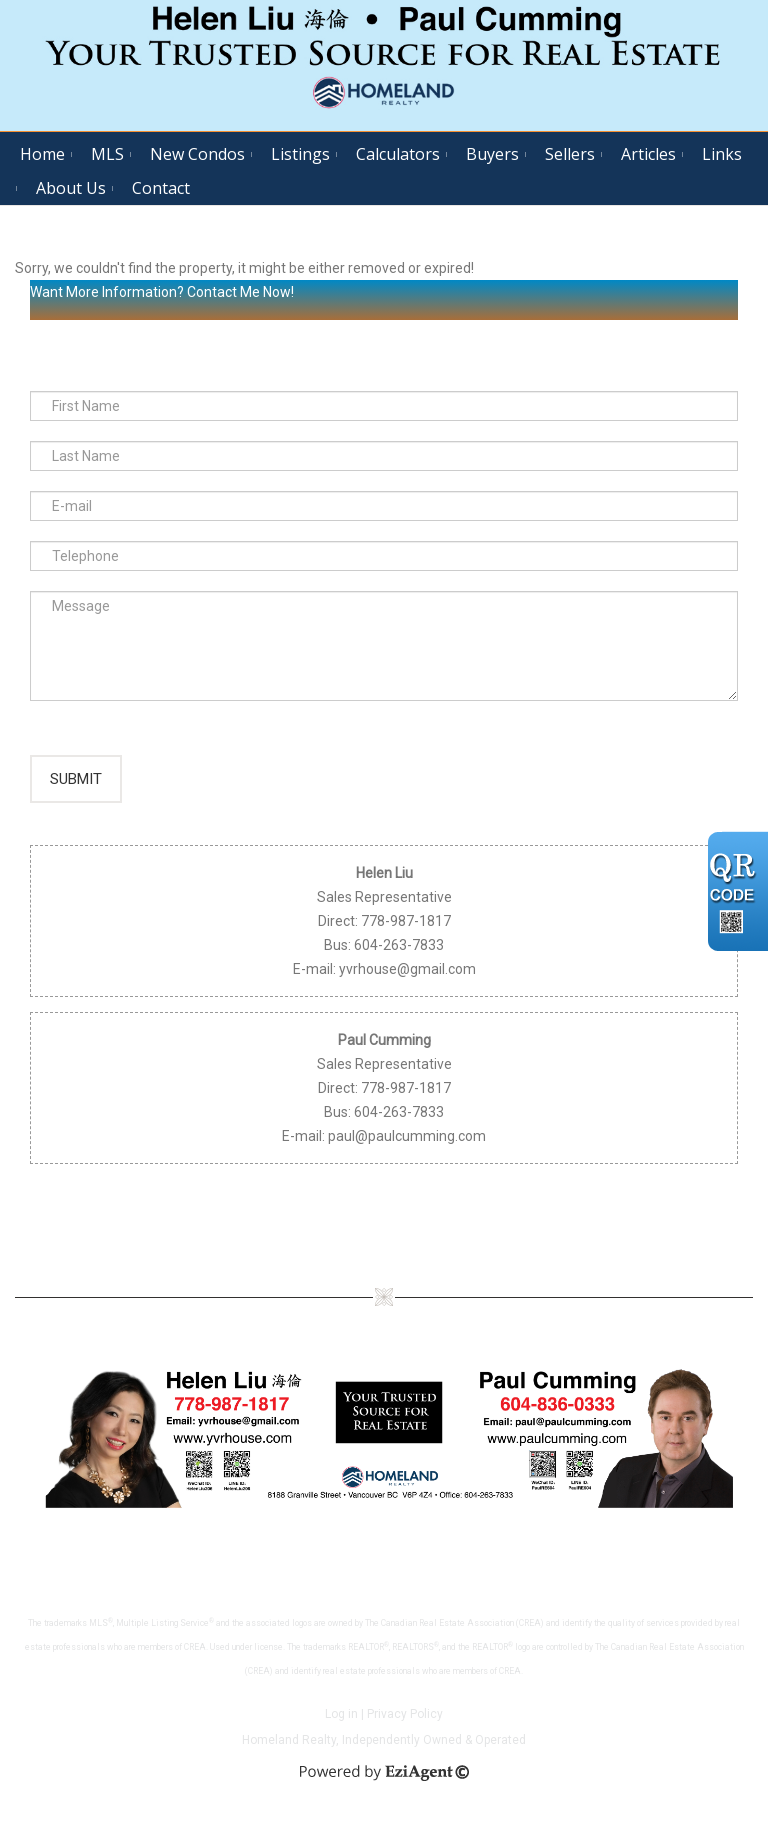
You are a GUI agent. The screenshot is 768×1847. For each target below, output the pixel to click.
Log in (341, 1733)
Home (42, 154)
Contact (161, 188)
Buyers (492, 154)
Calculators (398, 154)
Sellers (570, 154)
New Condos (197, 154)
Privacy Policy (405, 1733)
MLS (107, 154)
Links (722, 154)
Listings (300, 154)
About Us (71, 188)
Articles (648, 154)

════════════════

**Instructions for the task:**
Extract every line from the one with "Sellers (570, 154)" down to the final line above, both included, exactly as written.

**Result for this task:**
Sellers (570, 154)
New Condos (197, 154)
Privacy Policy (405, 1733)
MLS (107, 154)
Links (722, 154)
Listings (300, 154)
About Us (71, 188)
Articles (648, 154)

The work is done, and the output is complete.